One of his proudest career achievements was stewarding the approvals and advancing the development of Eggerts Crossing Village in Lawrenceville, which provides low income housing in an historically African American section of Lawrence Township. Years later, Fred Vereen Jr., past president of Lawrence Non-Profit Housing, Inc., recognized David as an integral component to the completion of the project.
Amongst David’s additional professional accomplishments were developing low income, senior citizen and family apartment projects, extensive involvement in several community banks, and being a leading force in bringing cable television to Hamilton Township.
David’s favorite place to be was on the golf course. David played golf his entire life, from joining the golf team at Duke to winning the club championship at Greenacres Country Club (now known as Cobblestone Creek) in five different decades. His involvement with Greenacres extended to serving on the Board and as President. His life-long dedication and commitment ensured the ongoing viability of the Club, including spearheading the recent land sale to construct housing, renovating the golf course and clubhouse, and creating a fresh environment for members and guests.
He was an original member of the Falls Country Club in Lake Worth, Florida, and he and Marilyn spent each winter in Boynton Beach for over 40 years. He had the first hole in one recorded at both the Falls and Metedeconk National in Jackson, NJ, where David was also an original member. One of his crowning golfing achievements was playing at over 1,000 golf courses around the world, including some of the all-time greats in Scotland and Ireland, and even Augusta National while a member of the Duke University golf team. His list of golf friends and acquaintances is endless; David always said he never met anyone he didn’t like on the golf course. He was also one of the original creators and board members for the First Tee of Greater Trenton which provides golf opportunities and life skills to young people.

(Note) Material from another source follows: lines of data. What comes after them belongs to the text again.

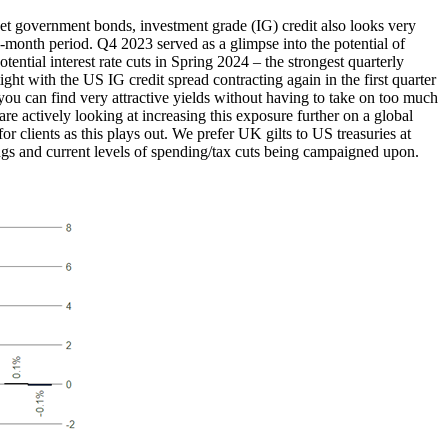
t government bonds, investment grade (IG) credit also looks very
12-month period. Q4 2023 served as a glimpse into the potential of
ential interest rate cuts in Spring 2024 – the strongest quarterly
ight with the US IG credit spread contracting again in the first quarter
you can find very attractive yields without having to take on too much
d are actively looking at increasing this exposure further on a global
r clients as this plays out. We prefer UK gilts to US treasuries at
brings and current levels of spending/tax cuts being campaigned upon.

One of David’s greatest and longest lasting traits was bringing people together. He was a connector always looking to create mutually beneficial personal and business relationships. Countless people looked to David as a resource of knowledge and leadership. His business and personal network was extensive, and he was always looking to combine the expertise of numerous people when starting a new project. He had an uncanny ability to build a team while providing guidance.

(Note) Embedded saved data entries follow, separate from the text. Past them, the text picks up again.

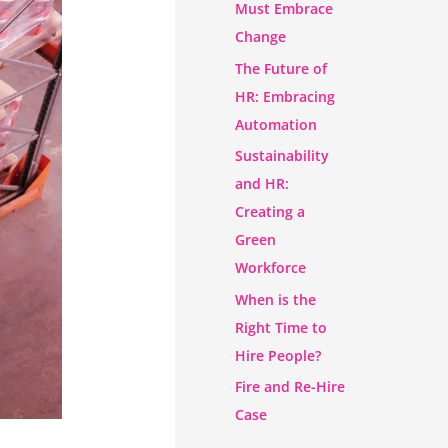
Must Embrace
Change
The Future of
HR: Embracing
Automation
Sustainability
and HR:
Creating a
Green
Workforce
When is the
Right Time to
Hire People?
Fire and Re-Hire
Case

He loved to travel, especially to the south of France, developing lifelong relationships with many couples. Enjoying delicious food and wine with Marilyn as his favorite companion made him especially happy.

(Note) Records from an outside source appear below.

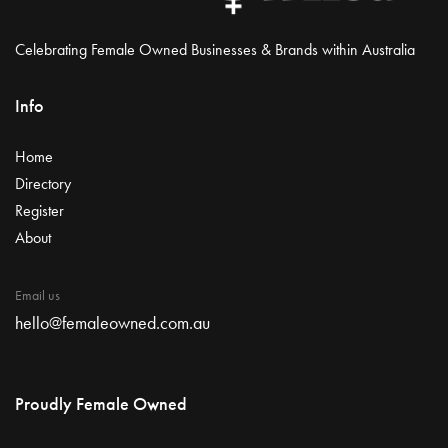
Celebrating Female Owned Businesses & Brands within Australia
Info
Home
Directory
Register
About
Email us
hello@femaleowned.com.au
Proudly Female Owned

Most of all, he loved spending time with his family. Although spread throughout the country, he had very close relationships with his children and grandchildren, always providing guidance and insight when needed (and sometimes when not).
David is predeceased by his parents, Max and Janet Friedman, his son, Eric Friedman, and brother Richard Friedman. In addition to his wife of 63 years, Marilyn, he is survived by his brother Robert Friedman and sister-in-law Adele of Los Angeles, California; son Jeffrey Friedman and daughter-in-law Kathy Lee of Berkeley, California; son Steven Friedman and daughter-in-law Heath of Lawrenceville, NJ; daughter-in-law Amy Gutmann of Seattle, Washington; and seven loving grandchildren: Kelly (and husband Dan Buyanovsky), Margot, Ally, Ben, Lily, Julia, and Louisa Friedman.
He will be dearly missed by many, but he leaves a lasting impression on all who knew him.
Services will be private. The family will hold a memorial service when public gatherings are possible.